I was reading my notes on the following result:
All the $\mathcal{D}'(\mathbb{R})$ solutions to $xf =0$ are of the form $c\delta $ where $c$ is constant and $\delta$ is the dirac delta distribution
The sketch of the proof goes like:
For test function $\phi(x)$, write it like $(\phi(x)-\phi(0)+\phi(0))\phi_1(x)$ where $\phi_1$ is a test function equals $1$ on support of $\phi$, then $\langle f,\phi\rangle=\langle f,(\phi(x)-\phi(0)\phi_1)\rangle+\langle f,\phi(0) \phi_1\rangle = \phi(0)\langle f,\phi_1\rangle$.
It was mentioned in class that $\phi_1$ is dependent on $\phi$, but it is possible to fix a single $\phi_1$ which works for all $\phi$, however I was stuck on this task, so I decided to ask here, any hints would be appreciated.

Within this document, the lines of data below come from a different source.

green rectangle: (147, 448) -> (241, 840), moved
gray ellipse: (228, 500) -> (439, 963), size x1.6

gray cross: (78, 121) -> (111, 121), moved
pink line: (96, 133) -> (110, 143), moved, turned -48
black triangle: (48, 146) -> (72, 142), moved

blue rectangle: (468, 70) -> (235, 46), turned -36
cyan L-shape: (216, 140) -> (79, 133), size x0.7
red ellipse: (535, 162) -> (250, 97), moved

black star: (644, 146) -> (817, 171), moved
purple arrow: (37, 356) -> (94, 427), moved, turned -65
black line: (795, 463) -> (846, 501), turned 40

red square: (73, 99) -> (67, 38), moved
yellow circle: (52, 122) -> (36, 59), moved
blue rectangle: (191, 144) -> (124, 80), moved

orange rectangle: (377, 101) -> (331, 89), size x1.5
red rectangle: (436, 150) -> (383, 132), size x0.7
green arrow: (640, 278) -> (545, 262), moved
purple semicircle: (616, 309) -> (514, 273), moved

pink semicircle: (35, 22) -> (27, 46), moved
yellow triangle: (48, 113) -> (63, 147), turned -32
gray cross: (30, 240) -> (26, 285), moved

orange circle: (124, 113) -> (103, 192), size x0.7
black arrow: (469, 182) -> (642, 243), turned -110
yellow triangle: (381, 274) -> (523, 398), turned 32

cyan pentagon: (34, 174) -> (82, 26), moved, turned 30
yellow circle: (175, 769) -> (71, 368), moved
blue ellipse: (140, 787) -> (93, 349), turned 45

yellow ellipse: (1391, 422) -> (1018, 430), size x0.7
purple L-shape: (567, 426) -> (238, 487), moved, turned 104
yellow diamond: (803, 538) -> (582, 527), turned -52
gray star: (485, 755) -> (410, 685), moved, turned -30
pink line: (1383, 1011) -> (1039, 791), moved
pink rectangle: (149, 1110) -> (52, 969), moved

I think what is meant is: if $\phi_1(x)$ and $\phi_2(x)$ are any test functions that are both $1$ in a neighbourhood of $0$, then $\langle f, \phi_1(x) \rangle = \langle f, \phi_2(x)\rangle$ (because $\phi_1(x) - \phi_2(x) = \psi(x) x$ for a test function $\psi(x)$), so it doesn't matter which $\phi_1$ you take.